Photo Credit: Jeremy Stenuit
The World Economic Forum has called COVID-19 “the biggest setback to gender equality in a decade”. Around the world, the COVID-19 pandemic has triggered a global economic downturn, and small and large businesses alike are closing their doors forever. But studies are showing that there has been a disproportionate impact on women entrepreneurs and their businesses. According to a recent report, women’s jobs are 1.8 times more vulnerable than their male counterparts in this crisis.
Australia’s Market Development Facility (MDF) reported that “women will be impacted particularly severely in this crisis. Often employed in insecure jobs in vulnerable industries such as hospitality and manufacturing, women are likely to see the economic and social gains of the last decade recede.” 527 million women worldwide work in the four hardest-hit sectors (accommodation and food services, real estate, administration, manufacturing, and wholesale or retail trade), none of which transition easily to remote working.
Globally, many women also work in the informal sector.
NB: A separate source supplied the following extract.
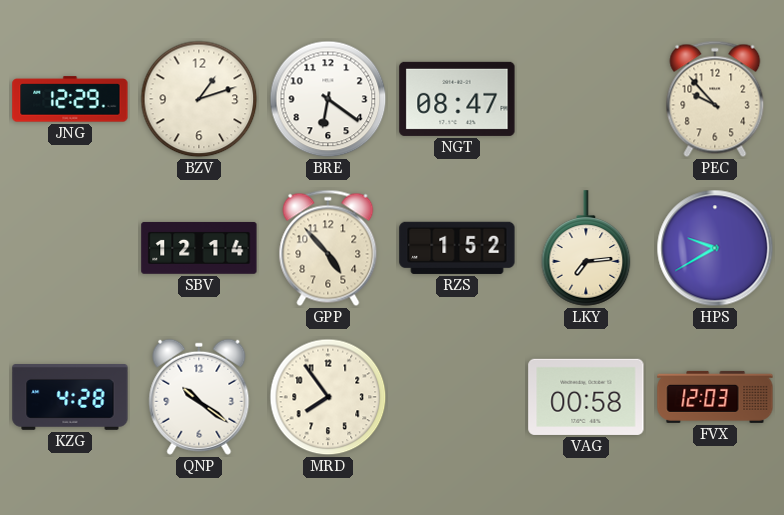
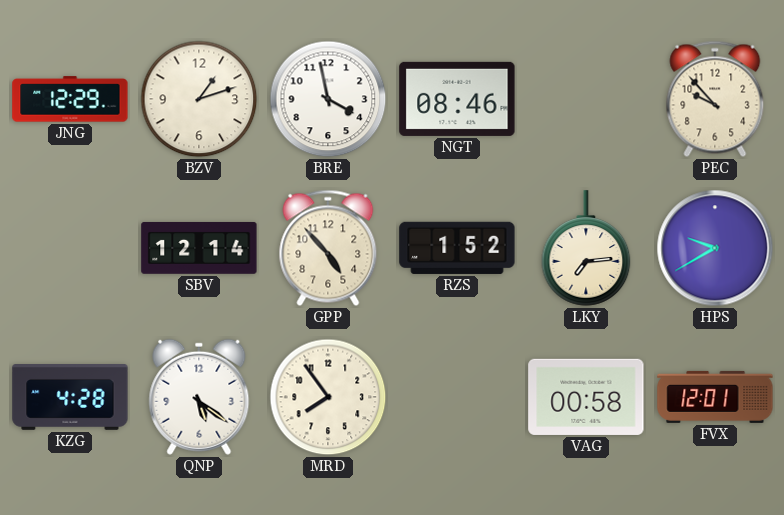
BRE: 6:21 -> 3:58
NGT: 08:47 -> 08:46
QNP: 10:21 -> 5:21
FVX: 12:03 -> 12:01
Roles such as street vendors, domestic workers, subsistence farmers and seasonal agriculture workers are considered part of the informal or grey economy, and workers in these roles are often without the protection of labour laws that provide insurance or paid sick leave.
On top of job losses, economic disruption from the COVID-19 pandemic has disproportionately burdened women with unpaid work and caregiving, making it more likely that when people do start going back to work, men will be returning first.
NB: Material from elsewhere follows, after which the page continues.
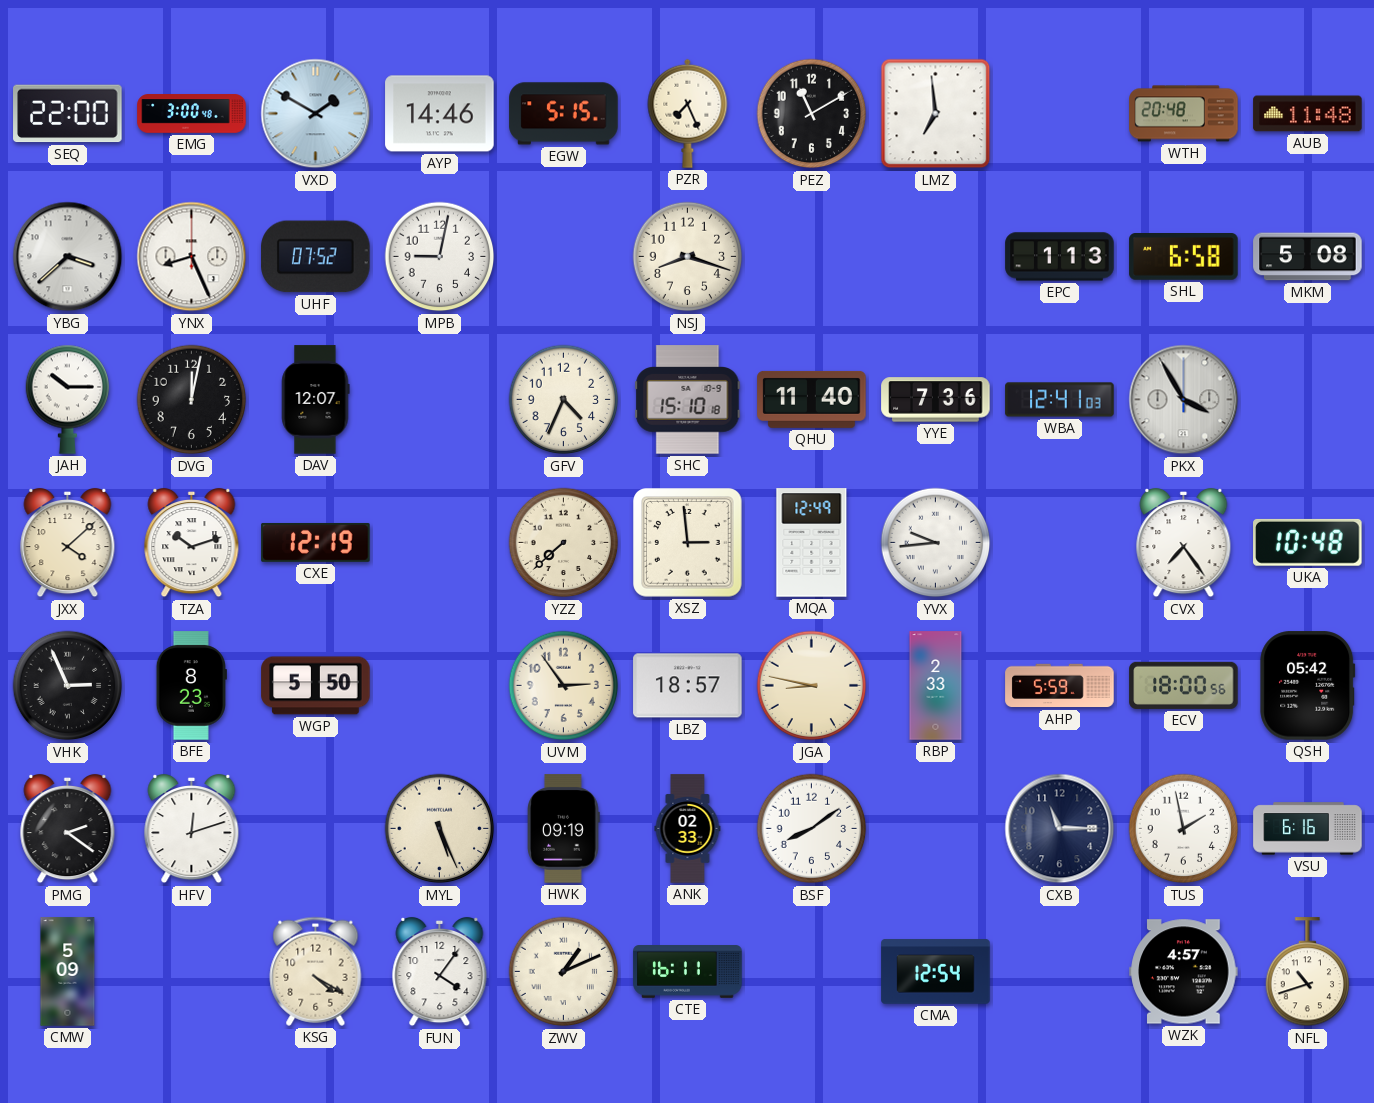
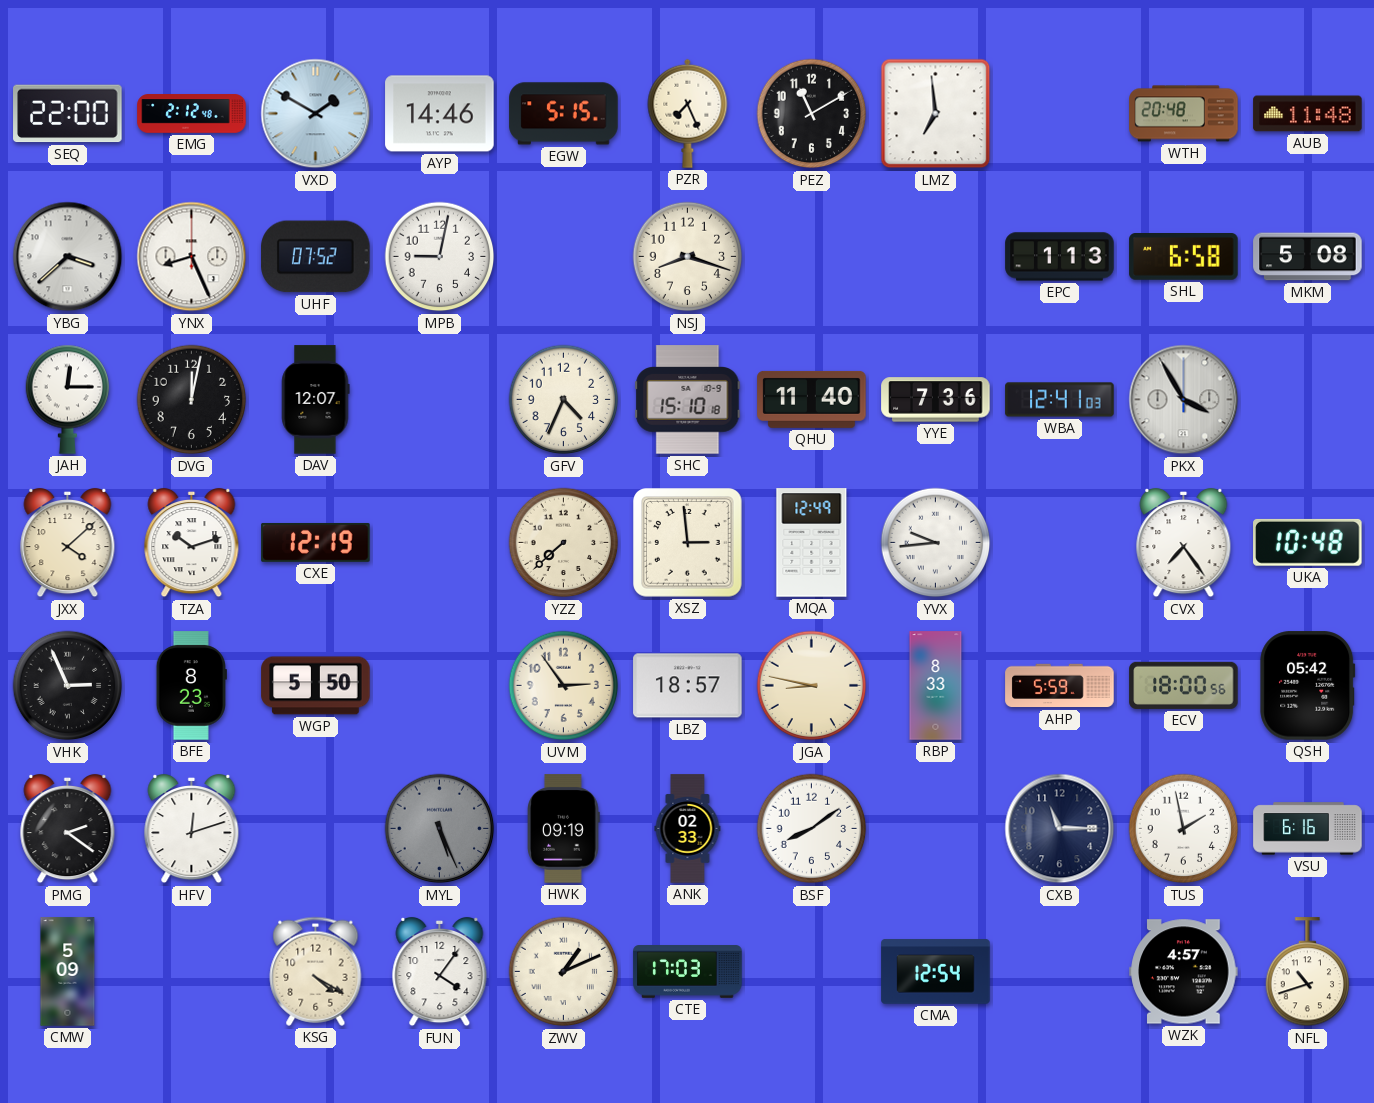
EMG: 3:00 -> 2:12
JAH: 10:15 -> 12:15
RBP: 2:33 -> 8:33
MYL dial: cream -> grey
CTE: 16:11 -> 17:03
Women are key to economic recovery
This past July, UN WOMEN and WOMEN 20 urged G20 Finance Ministers and Central Bank Governors to be intentional about women when designing recovery packages, expanding “fiscal space that recognises and invests in women’s specific priorities”.
“Enabling women’s potential fully and equally with men promotes sustainable, balanced, inclusive growth, improves the representation of women within institutions and intergenerational development outcomes, and is also thus crisis-cushioning,” continues the statement. “This will ensure building back better beyond COVID-19, achieving G20 commitments to gender equality.”
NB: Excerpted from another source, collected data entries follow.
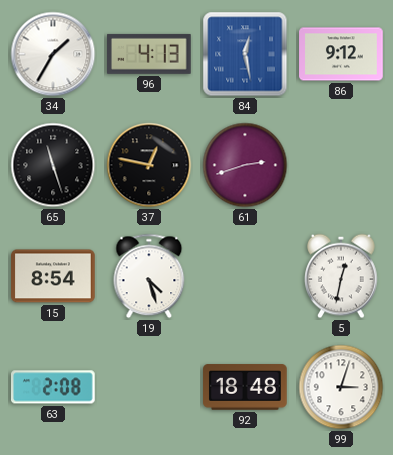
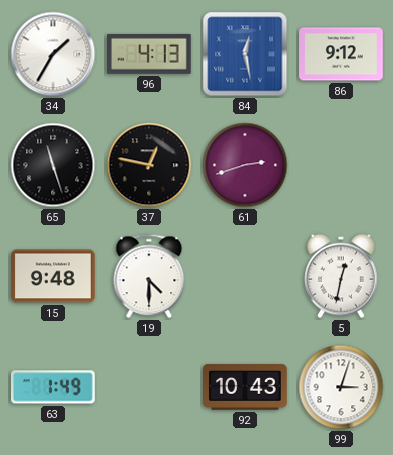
15: 8:54 -> 9:48
19: 4:27 -> 4:30
63: 2:08 -> 1:49
92: 18:48 -> 10:43
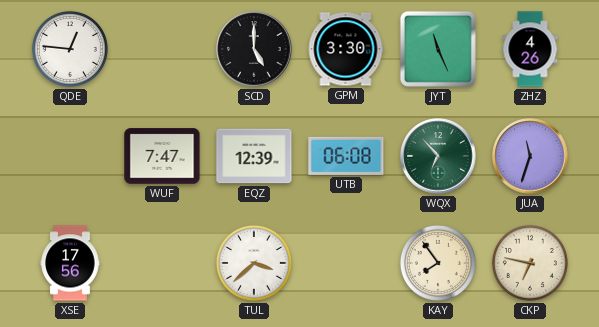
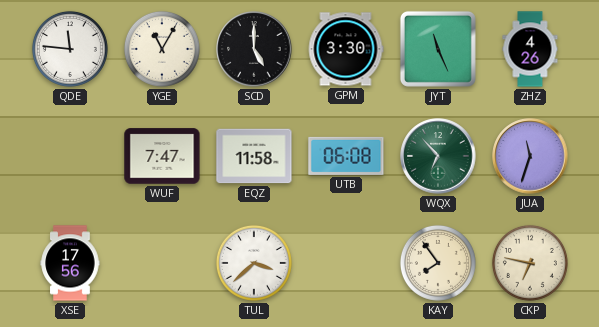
QDE: 12:46 -> 11:46
YGE: none -> 11:05
EQZ: 12:39 -> 11:58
Organisations such as the Palladium-managed MDF agree, and view the COVID-19 pandemic as a crucial opportunity for many developing economies and markets to ‘build back better’ towards a more sustainable future. But to do so requires inclusion and investment in women and women-owned businesses from the outset.
According to the World Economic Forum’s Global Gender Gap Report 2020, if countries take effective action to reduce gender disparities in job losses caused by COVID-19, there would be greater overall economic output by 2030. The report predicts that “recovery efforts that invest in the female workforce, could significantly boost employment opportunities and drive inclusive economic growth.”
Kelly Roberts-Robbins, Associate Director of Palladium Impact Capital (formerly Enclude), argues that gender-lens investing is one of the most impactful ways to take action to empower women, and in turn, rebuild more resilient economies.
“COVID-19 has only highlighted existing inequalities and strengthens our resolve that relief, recovery, and rebuilding better must include women,” Robbins explains. “Investment in women reliably reaches families and communities. And it’s not just about the women entrepreneurs who own those investee companies. Women entrepreneurs are also more likely to hire women and the positive effects on communities are multiplied.”
Gender-lens investing uses capital to deliver financial returns while improving the lives of women, girls, and their communities, and is one of the pillars of Palladium Impact Capital’s strategy.
Former Australian Minister for Foreign Affairs and Palladium Board Member Julie Bishop agrees, noting that gender equality is the key to unlocking many of the UN’s Sustainable Development Goals (SDGs), which will benefit all people globally – not just women.
“Empowering women and girls is one of the fastest ways to reap social and economic dividends,” Bishop says. “However, the private sector must do its part.”